From my own experience the injectors either work or they don't... and if they don't the ECU tends to switch them off and you'll know all about it. I wouldn't recommend replacing them 'to see if things improve' as it's just too expensive. An alternative may be to try a bottle of fuel injector cleaner in the tank, it's not that expensive. I've bought a bottle of it but haven't yet tried it out, so if you wanna wait until I do so I can give you the verdict. I think my Clio is probably as good as I'm gonna get it right now though.
 
  Clio RS 172 2002
My 172 has exactly the same idle problem, belts were changed 12 months ago by a "specialist" (was first thing I had done to it, cost me almost 2x the purchase price of the car). I have since changed plugs, injectors, leads, coil pack, crank sensor, speedo sensor, cleaned throttle body. Still idling rough and hesitating on acceleration.
It seems to me that if the timing is out, the horseshoe won't fit correctly when the crank is locked at TDC. (If it did fit, the timing wouldn't be out.) I'm guessing the process needs to be:

1) lock crank at TDC
2) loosen cam pulleys
3) align the cams and insert the horseshoe
4) tighten the pulleys

Thanks. :)
 
  Renault Clio RS 182
Ya it sounds like you've the same problem as the rest of us ! Your procedure's more or less right. Do check the position in the window on the bell housing though and make sure you use the Renault tool to lock the pulleys and NOTHING ELSE !

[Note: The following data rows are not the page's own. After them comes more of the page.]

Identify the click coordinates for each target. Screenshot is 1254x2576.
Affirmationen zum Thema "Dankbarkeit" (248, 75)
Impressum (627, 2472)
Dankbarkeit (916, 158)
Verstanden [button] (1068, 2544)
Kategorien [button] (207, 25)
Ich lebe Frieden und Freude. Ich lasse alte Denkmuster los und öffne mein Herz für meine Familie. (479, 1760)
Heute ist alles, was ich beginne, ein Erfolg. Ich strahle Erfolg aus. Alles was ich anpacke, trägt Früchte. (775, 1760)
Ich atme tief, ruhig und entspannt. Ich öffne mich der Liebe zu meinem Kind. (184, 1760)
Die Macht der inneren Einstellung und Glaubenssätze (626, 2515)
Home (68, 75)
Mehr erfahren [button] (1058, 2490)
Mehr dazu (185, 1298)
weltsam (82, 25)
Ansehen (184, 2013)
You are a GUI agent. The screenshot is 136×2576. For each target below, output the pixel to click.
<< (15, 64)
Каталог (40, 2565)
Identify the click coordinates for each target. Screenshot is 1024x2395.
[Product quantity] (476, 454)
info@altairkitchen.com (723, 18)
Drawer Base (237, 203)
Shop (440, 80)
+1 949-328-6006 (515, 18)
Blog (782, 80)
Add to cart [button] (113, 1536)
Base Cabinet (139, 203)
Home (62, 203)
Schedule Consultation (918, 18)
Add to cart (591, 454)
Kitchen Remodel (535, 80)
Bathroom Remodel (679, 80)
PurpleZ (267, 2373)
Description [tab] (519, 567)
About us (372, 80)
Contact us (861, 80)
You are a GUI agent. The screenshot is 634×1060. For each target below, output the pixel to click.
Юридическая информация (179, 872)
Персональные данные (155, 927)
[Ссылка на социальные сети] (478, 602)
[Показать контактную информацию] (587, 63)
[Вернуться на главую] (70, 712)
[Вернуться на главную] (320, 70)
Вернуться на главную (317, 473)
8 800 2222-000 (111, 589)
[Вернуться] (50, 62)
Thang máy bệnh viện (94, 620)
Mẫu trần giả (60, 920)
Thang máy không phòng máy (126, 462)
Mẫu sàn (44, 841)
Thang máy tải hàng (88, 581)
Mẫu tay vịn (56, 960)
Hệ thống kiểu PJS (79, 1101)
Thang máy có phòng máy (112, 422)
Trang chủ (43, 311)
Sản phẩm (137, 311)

Given that so many people are suffering from this having had it done by specialists, I wonder is there something else awry. I did mine myself, so I've no-one to blame other than myself. I put mine down to the fact I was unable to get the pulleys fully locked because I was using an aftermarket pulley holder rather than the Renault OEM kit... and I do remember the belt 'buckling up' as I tightened the pulley. Could that the at the root of all of these ? I wonder are these 'specialists' using dodgy holders ? Or is that the belts stretch after a while and the timing [being so sensitive] just goes off ?
 
  Clio RS 172 2002
Funny thing is, apart from the hesitation off idle, the car is averaging about 7 litres per 100 km fuel consumption (ie, really good) and drivers very nicely. On track this car hits ~150 km/h at the end of the straight at Queensland Raceway, compared to ~160 in my other 172.

I suspect that most F4Rs are driving around with badly set timing.

One thing, in post #142 the horseshoe fits in the slots nicely but it hasn't been bolted into the head: the horseshoe has a bolt hole and the head has a thread to accept it. Maybe it needs to be bolted down tight too to prevent movement.

I'm doing my own belts next time, I don't think I could do a worse job TBH. I just changed the rhs drive shaft myself and am doing the front strut top mounts this week. Very satisfying and quite easy to work on.

I dunno what Clio RS are worth in the UK but here in Australia you can pick up a nice 172 with 140,000 km on the odo for about AUD$5,000 -- add a couple of thousand dollars more for 182s. To put this into perspective the going rate for a timing belt change at a non-dealer is about $1,200.
 

R3k1355

Absolute wetter.
ClioSport Club Member
Ratty 172's are in the AUD$1000-AUD$1600 region, 182's in similar condition are not far off that.

Good condition cars have a broader price range with a decent 182 around AUD$4000-$5000
 
  Renault Clio RS 182
@Vaughan In post 142 he's just slotting it in to show us that it went easy. You're right, it would be bolted in when you're doing the job.
In terms of car performance, mine drove absolutely fine with the timing out. It pulled fine through the rev range and topped out nicely too. All the perceptible problems were at idle.